Mirella De Sisto and Dimitar Shterionov
One of the challenges of NLP for Sign Languages (SLs) is the difficulty of segmenting the sign stream into individual signs (Yin et al., 2021). In this paper, we propose a novel approach to sign segmentation by exploiting the time-stamps of glosses. We apply this method to the annotations of the Corpus Nederlandse Gebarentaal (Corpus NGT) (Crasborn et al., 2020).
Despite the fact that signs and words play a similar grammatical role (Brennan, 1992; Leeson and Saeed, 2012), and are situated at an equivalent level of organisation in the language (Zeshan, 2007), they are not fully equivalent: signs are organised in a more simultaneous way than words (Stokoe, 1960), and co-articulation makes their boundaries within a continuous stream blurred (Yin et al., 2021; De Sisto et al., 2021). In addition, the lexicon of SLs is partially composed by productive signs, which are strongly context-dependent and do not have a conventionalised form (Johnston and Schembri, 1999; Vermeerbergen and Van Herreweghe, 2018; Belissen, 2020). These properties of signs constitute great obstacles to sign identification and to the detection of sign boundaries within a continuous stream (De Sisto et al., 2021).

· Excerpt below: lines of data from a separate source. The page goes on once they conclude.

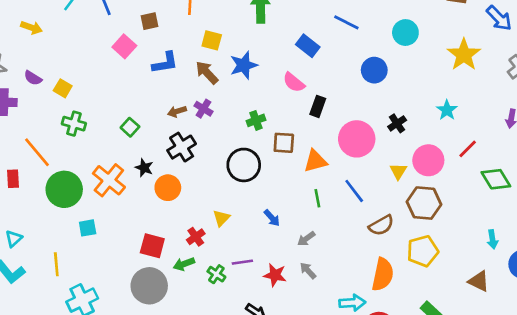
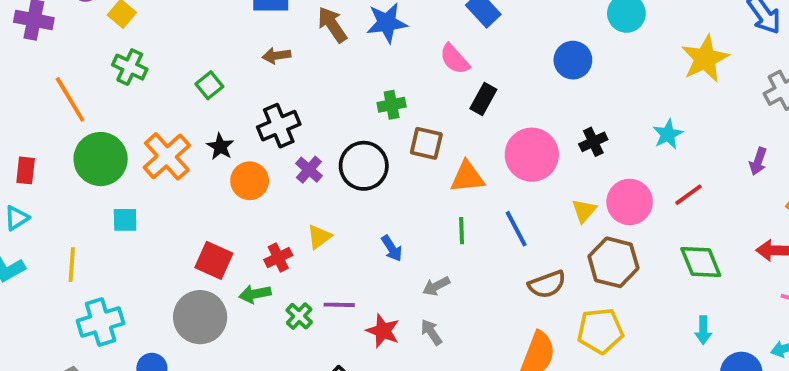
purple cross: (203, 109) -> (309, 170), moved
brown arrow: (177, 111) -> (277, 56), moved
red rectangle: (13, 179) -> (26, 170), moved
green diamond: (496, 179) -> (701, 262), moved

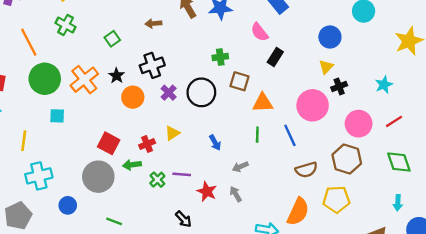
pink circle: (532, 155) -> (313, 105), moved
yellow triangle: (584, 211) -> (326, 67), moved

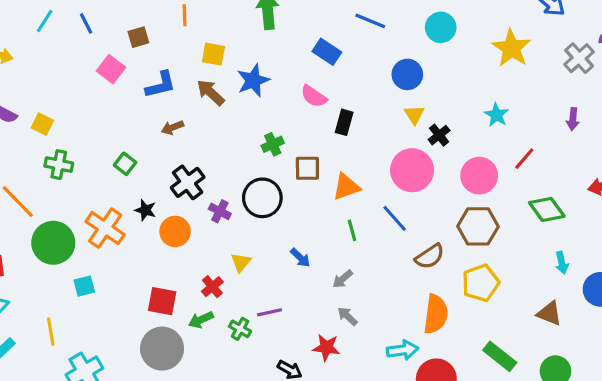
red star: (207, 191) -> (326, 348), moved

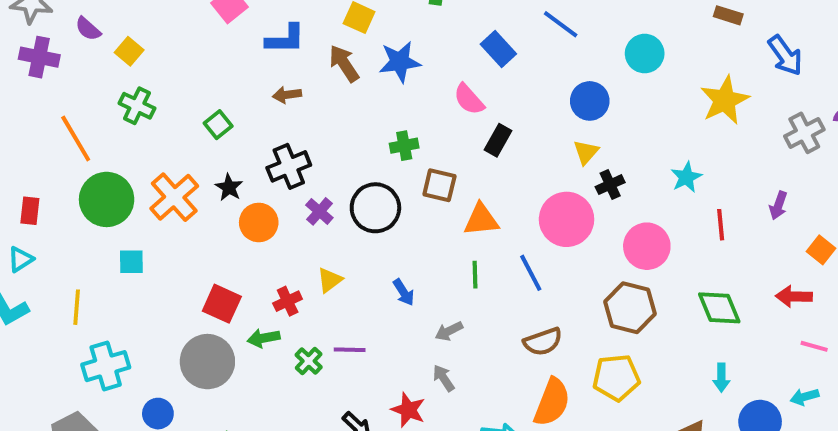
red line: (524, 159) -> (721, 225), moved, turned -60
brown semicircle: (430, 256) -> (543, 342), moved

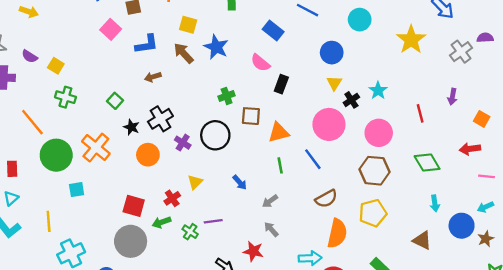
blue star: (400, 62) -> (216, 47), turned -30
cyan star: (686, 177) -> (378, 91), moved
black star: (229, 187) -> (131, 127), moved

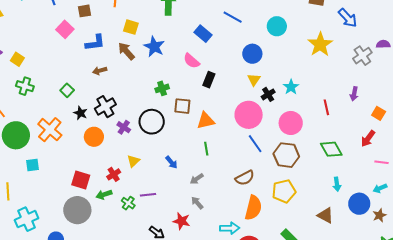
red arrow: (470, 149) -> (368, 139), turned -48
blue line: (313, 159) -> (255, 144), moved

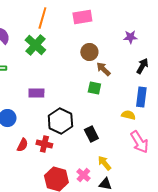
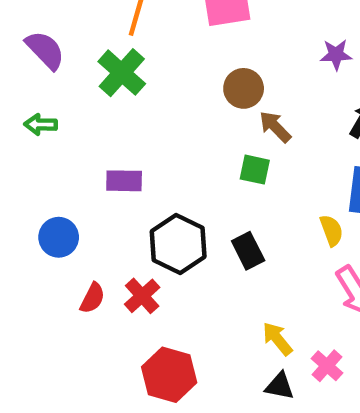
yellow semicircle: (128, 115) -> (331, 230), turned 56
black rectangle: (91, 134) -> (248, 251), moved
red cross: (44, 144) -> (142, 296), turned 35
pink cross: (83, 175) -> (327, 366), moved

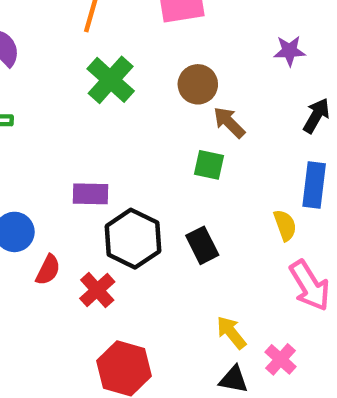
green cross: (122, 73) -> (111, 80), moved
purple rectangle: (124, 181) -> (90, 194), moved
red semicircle: (92, 298) -> (48, 270), moved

Machine translation (MT) is a sequence to sequence task. In the context of MT, SL videos are segmented into sequences of still frames (De Coster et al., 2022), turning a sign-to-spoken MT into a frame-to-token task. However, there are certain issues when it comes to frame-level encoding: (i) frames are segments of very high-granularity, leading to very long sequences and (ii) they carry no syntactic nor semantic information that can be exploited during translation. To facilitate MT for sign-to-spoken languages a more sophisticated and linguistically motivated segmentation is needed. While segmentation approaches for SL have been previously proposed (Khan, 2014), there are no clear criteria nor guidelines that can be easily employed in an automated translation system (De Sisto et al., 2021).

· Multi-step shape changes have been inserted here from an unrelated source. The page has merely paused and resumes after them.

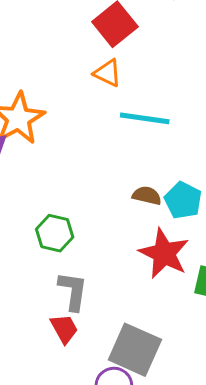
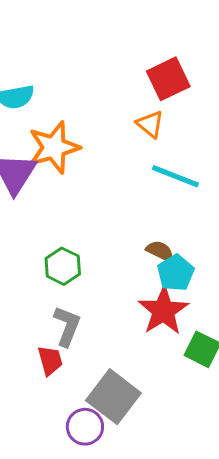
cyan pentagon: (183, 200) -> (176, 273), moved

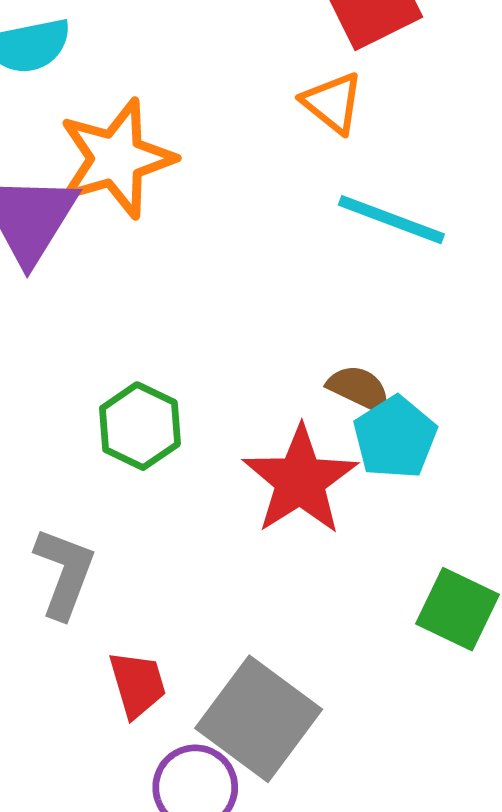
red star: (163, 311) -> (300, 480), moved
gray L-shape: (67, 326) -> (64, 573), moved
red trapezoid: (50, 360) -> (137, 684), moved

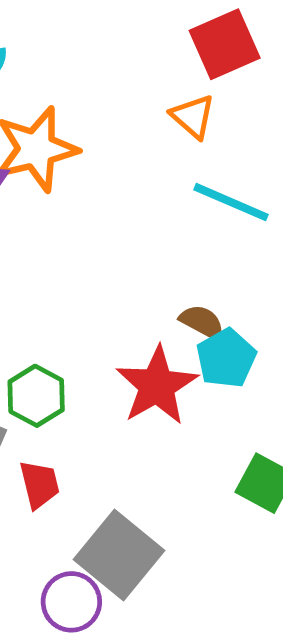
green hexagon: (140, 426) -> (36, 396), moved
red trapezoid: (137, 684) -> (40, 485), moved

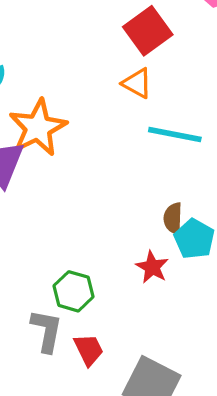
brown semicircle: (202, 322) -> (173, 218), turned -104
red star: (157, 386) -> (152, 267), size x0.6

In SL corpora, such as the Corpus NGT, videos are typically annotated with glosses and text. Glosses in SL corpora constitute lexical representations of the articulated signs. Since to this date there is no standard SL transcription system which is extensively used, glosses are the major form of annotating SL data and the main resource for NLP. The text is a translation of the SL utterance in a spoken language; glosses capture the semantics of signs and are aligned with the sign they correspond to. As such, glosses not only convey information about the meaning of signs but also about their duration and we hypothesise that they can be used as markers to build automatic models for sign segmentation. To test this hypothesis, we propose deep learning encoder-decoder for sign language segmentation. We consider two approaches: (i) sign-to-gloss models in which the segmentation is driven only by glosses and (ii) sign-to-(gloss-and-text) where segmentation is driven jointly by glosses and text. We test our approach on the Corpus NGT.